2020 was a year of change and hardship, a year the global pandemic changed lives, hammered the global economy, and disrupted normal routines. It also was a year that the results of modeling for the Council’s next Northwest power plan predicted an energy future that is nothing short of revolutionary.
In response to the pandemic, the Council, like so many other employers, closed it offices and asked its employees to work remotely. The timing was challenging in that the Council’s Power Planning Division staff were hard at work on the next power plan, due to be released in draft for public comment this July. The plan, which the Council revises every five years, guides the Bonneville Power Administration in its decisions about how to meet the future electricity needs of its more than 140 public utility customers across its 300,000-square mile service territory in the Northwest.

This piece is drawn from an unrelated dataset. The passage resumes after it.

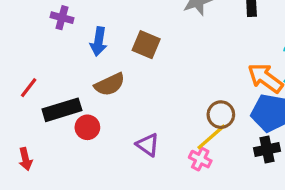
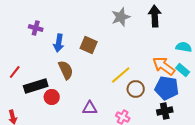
brown semicircle: (110, 84) -> (66, 70), turned -90
yellow line: (211, 137) -> (121, 75), moved
purple triangle: (148, 145) -> (90, 108), turned -35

Despite the disruption of the normal routine, the staff, Council members, and the Council’s power-planning advisory committees continued to meet, if virtually. In the midst of a most unusual year, the analysis and power system modeling that underlies the plan developed some most unusual – if still preliminary – results.

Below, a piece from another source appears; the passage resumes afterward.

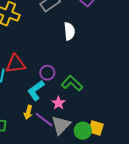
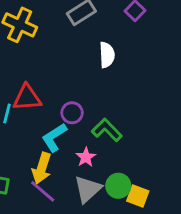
yellow arrow: (28, 112) -> (42, 168), size x1.5
purple line: (44, 120) -> (43, 191), moved
green circle: (83, 131) -> (118, 186), moved

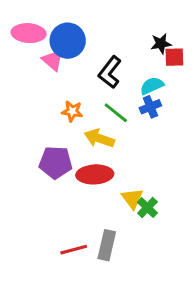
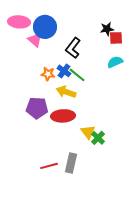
cyan semicircle: (152, 86) -> (115, 62), moved
blue cross: (150, 107) -> (64, 71), moved, turned -32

Now, with the end in sight, the Council’s power planning director, Ben Kujala, took the opportunity at the April meeting of the Council’s Power Committee to reflect on the lengthy process to date and the preliminary modeling results, which he described as “revolutionary.” He said the analyses for the 2021 Plan will break new ground in several areas. These include:
- Incorporating climate change risk at every level of input and analysis
- Detailing the role of hydropower generation in a changing energy landscape that increasingly eschews traditional, thermal generating resources in favor of more renewable energy
- Capturing transformation in the mix of electricity generating technologies in the West and the associated impacts to the wholesale power market
- Allowing for electricity resource decisions that are responsive to the social cost of carbon – the cost we are willing to pay as a society to reduce the impacts of carbon emissions
- Demonstrating that the economics of renewable resources have changed dramatically – flipped, in fact – compared to what was accepted just a few years ago.
Work on the new plan began in February 2019, and by August 2020 it was evident that the models, using traditional utility planning inputs, were showing results that seemed highly irregular.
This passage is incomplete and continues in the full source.